Nurses have been monitoring the protestors from the beginning and forced four fasters to quit because of possible long-term health risks. They were replaced by other demonstrators who were willing to step in.
“The disappointment and shock really that this has gone on for 13 days,” Decker said.
The protestors are graduate students from eight academic departments who voted to unionize. The demonstrators say Yale President Salovey refuses to sit down and negotiate with them.
But Salovey said the university is not stalling and that he's declining to open negotiations because there are still appeals headed to the national Labor Relations Board over the issue.
Protestors remain unconvinced and said for the foreseeable future, Salovey better get used to seeing hungry protestors demonstrating outside his door.
“There's an extremely easy way for him to look out for our health and end the fast and we would all be extremely happy to share a meal with him over the negotiating table,” Decker said.

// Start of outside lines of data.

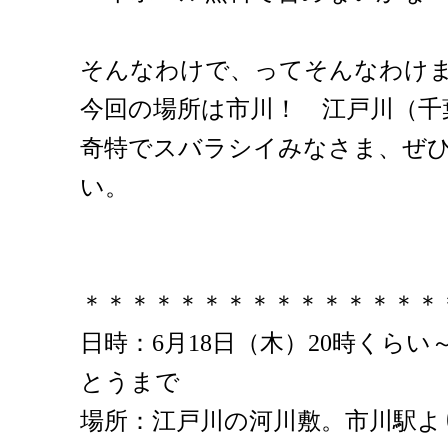
そんなわけで、ってそんなわけ
今回の場所は市川！ 江戸川（千
奇特でスバラシイみなさま、ぜ
い。
＊＊＊＊＊＊＊＊＊＊＊＊＊＊＊
日時：6月18日（木）20時くらい
とうまで
場所：江戸川の河川敷。市川駅よ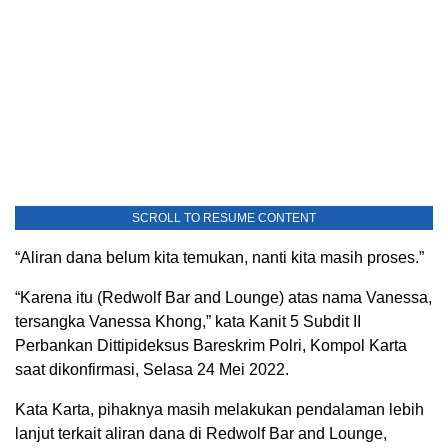
SCROLL TO RESUME CONTENT
“Aliran dana belum kita temukan, nanti kita masih proses.”
“Karena itu (Redwolf Bar and Lounge) atas nama Vanessa,
tersangka Vanessa Khong,” kata Kanit 5 Subdit II
Perbankan Dittipideksus Bareskrim Polri, Kompol Karta
saat dikonfirmasi, Selasa 24 Mei 2022.
Kata Karta, pihaknya masih melakukan pendalaman lebih
lanjut terkait aliran dana di Redwolf Bar and Lounge,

The fasters say there is a lot of misinformation out there about what they have been consuming during the fast.
They insist they are only drinking water and not eating anything.
President Salovey has urged protestors to end the hunger strike, but there is no resolution in site.
According to experts, there are several scary potential long-term health risks associated with extended hunger strikes including potential vision and hearing loss, along with organ failure. Death is also possible.
But again, the fasters are being monitored by nurses and will stop and be replaced if their health is in jeopardy.